Lewinsky ile olan hikaye Hillary için büyük bir darbe oldu, çünkü ilk başta her şeyi reddeden kocasına inandı ve olanlardan sonra ona yalan söylemeyeceğini düşündü. Ama aynı zamanda gücünü ve gücünü de verdi: birçok meslektaş, ihanetle ilgili her skandaldan sonra, Hillary'nin bir süre için, affedilmek istiyormuş gibi, ona tek bir soruyu reddedemeyen Bill üzerinde muazzam bir güç aldığını söyledi.

Bu aşağılayıcı hikayeden muzaffer çıktı: Clinton başkanlığının bitiminden önce bile, First Lady, New York eyaletinden bir senatör oldu ve o andan itibaren kariyeri zaten tamamen bağımsızdı ve Bill'in sadece harekete geçmesi gerekiyordu. cumhurbaşkanlığı kampanyası sırasında iyi yaptığı ve iyi yaptığı bir danışman ve asistan olarak.


Karizması olmayan bir muhafazakar mı yoksa tutkulu bir aile koruyucusu mu?

Clinton genellikle söyleminde gösterişten yoksun olmakla suçlanır: Obama veya Bill ile karşılaştırıldığında, konuşmaları daha az etkileyicidir, ancak konuşmalarında uzun yıllardır inatla sürdürdüğü kesişen temalar vardır. Seçmenler genellikle kendini tutma şekli ve sesinden çok, kendinden emin konuşmasıyla cezbedilir.

En sevdiği konu aile ve çocuk koruma.
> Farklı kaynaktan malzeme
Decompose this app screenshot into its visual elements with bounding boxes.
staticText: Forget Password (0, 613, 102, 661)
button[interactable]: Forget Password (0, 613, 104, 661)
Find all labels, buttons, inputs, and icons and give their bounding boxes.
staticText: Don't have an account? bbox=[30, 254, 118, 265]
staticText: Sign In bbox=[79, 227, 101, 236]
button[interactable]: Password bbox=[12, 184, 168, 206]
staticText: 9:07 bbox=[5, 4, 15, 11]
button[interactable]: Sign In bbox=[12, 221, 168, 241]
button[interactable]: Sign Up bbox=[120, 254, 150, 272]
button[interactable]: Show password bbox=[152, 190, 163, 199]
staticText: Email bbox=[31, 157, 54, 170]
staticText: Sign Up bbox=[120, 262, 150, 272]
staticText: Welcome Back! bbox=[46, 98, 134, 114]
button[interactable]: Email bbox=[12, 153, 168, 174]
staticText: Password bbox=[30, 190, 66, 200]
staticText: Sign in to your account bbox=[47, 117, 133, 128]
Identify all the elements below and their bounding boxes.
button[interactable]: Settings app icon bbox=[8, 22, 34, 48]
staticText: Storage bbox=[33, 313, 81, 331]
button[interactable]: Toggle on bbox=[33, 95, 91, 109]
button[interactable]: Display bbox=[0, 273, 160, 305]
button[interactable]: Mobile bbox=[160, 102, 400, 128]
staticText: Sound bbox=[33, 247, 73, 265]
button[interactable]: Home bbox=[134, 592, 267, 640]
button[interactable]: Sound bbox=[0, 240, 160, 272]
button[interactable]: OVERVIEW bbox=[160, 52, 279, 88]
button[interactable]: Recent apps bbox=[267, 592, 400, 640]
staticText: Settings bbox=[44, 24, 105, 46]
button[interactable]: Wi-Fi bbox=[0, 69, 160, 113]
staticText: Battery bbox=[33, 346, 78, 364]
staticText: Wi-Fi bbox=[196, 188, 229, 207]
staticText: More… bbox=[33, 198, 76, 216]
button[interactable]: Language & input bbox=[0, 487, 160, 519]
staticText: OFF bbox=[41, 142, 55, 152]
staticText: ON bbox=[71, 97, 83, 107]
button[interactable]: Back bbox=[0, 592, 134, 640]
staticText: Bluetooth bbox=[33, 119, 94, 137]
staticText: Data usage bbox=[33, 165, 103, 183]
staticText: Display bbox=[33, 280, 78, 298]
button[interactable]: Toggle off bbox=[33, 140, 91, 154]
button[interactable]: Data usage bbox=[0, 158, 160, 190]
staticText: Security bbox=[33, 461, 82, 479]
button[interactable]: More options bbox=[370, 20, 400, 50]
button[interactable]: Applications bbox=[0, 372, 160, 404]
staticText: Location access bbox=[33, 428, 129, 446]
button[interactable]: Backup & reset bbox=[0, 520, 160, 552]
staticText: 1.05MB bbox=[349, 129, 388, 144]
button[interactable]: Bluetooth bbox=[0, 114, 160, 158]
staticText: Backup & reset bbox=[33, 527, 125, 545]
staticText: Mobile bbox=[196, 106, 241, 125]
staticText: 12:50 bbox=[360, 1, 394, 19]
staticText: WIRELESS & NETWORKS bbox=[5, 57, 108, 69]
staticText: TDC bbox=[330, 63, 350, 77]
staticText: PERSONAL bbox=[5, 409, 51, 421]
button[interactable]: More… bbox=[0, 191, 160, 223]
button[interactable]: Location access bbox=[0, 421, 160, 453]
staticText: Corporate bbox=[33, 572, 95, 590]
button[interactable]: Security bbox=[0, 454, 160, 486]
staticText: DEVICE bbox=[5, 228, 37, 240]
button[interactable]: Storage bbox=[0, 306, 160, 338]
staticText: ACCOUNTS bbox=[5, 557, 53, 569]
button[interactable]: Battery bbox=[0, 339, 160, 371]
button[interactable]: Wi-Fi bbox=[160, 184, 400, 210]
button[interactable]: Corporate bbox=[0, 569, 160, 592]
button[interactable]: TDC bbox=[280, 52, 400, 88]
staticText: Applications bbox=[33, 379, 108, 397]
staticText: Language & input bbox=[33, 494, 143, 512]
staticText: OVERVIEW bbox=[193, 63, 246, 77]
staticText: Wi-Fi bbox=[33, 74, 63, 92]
Hillary'nin annesi kabus gibi zor bir çocukluk geçirdi ve kendisi de bir çocukken, izcilik ve kilise yardım etkinlikleri sırasında fakir Afrikalı Amerikalı ailelerin hayatını görerek etkilendi - Rodham ailesinin yaşadığı bölgede böyle bir şey yoktu. Hillary, hukuk fakültesinin ilk yıllarından beri çocuk hakları, evlat edinme ve yetimler konusuyla ilgilendi, Arkansas'ta okul reformunu denetledi ve bundan asla geri adım atmadı, ki bu iyi bir şekilde kanıtlanmıştır. mevcut kampanyasının tanıtım videosu.

Dindar bir insandır - ahlak, affetme, "günahkardan değil günahtan nefret etme" ilkesi, Metodizm felsefesinde dünyayı düzeltmeye çalışma arzusunu öğrendi ve yıllar içinde sadece inancını güçlendirdi (onun İncil bilgisi, Senato'daki muhafazakar Cumhuriyetçi meslektaşlarını bile etkiledi).

Aile değerleri ve dindarlık Clinton, kürtaj veya eşcinsel evlilik konusundaki liberal görüşlerle uzlaşmayı başarıyor

Bütün bunlar - hem aile değerleri hem de dindarlık - çok geleneksel ve Amerikan seçmenlerine yakın şeylerdir ve Clinton onları kürtaj veya eşcinsel evlilik konusundaki liberal görüşlerle uzlaştırmayı başarır. Her iki konuda da, kariyeri boyunca kamusal konumu değişti, ancak şimdi her ikisini de tamamen destekliyor.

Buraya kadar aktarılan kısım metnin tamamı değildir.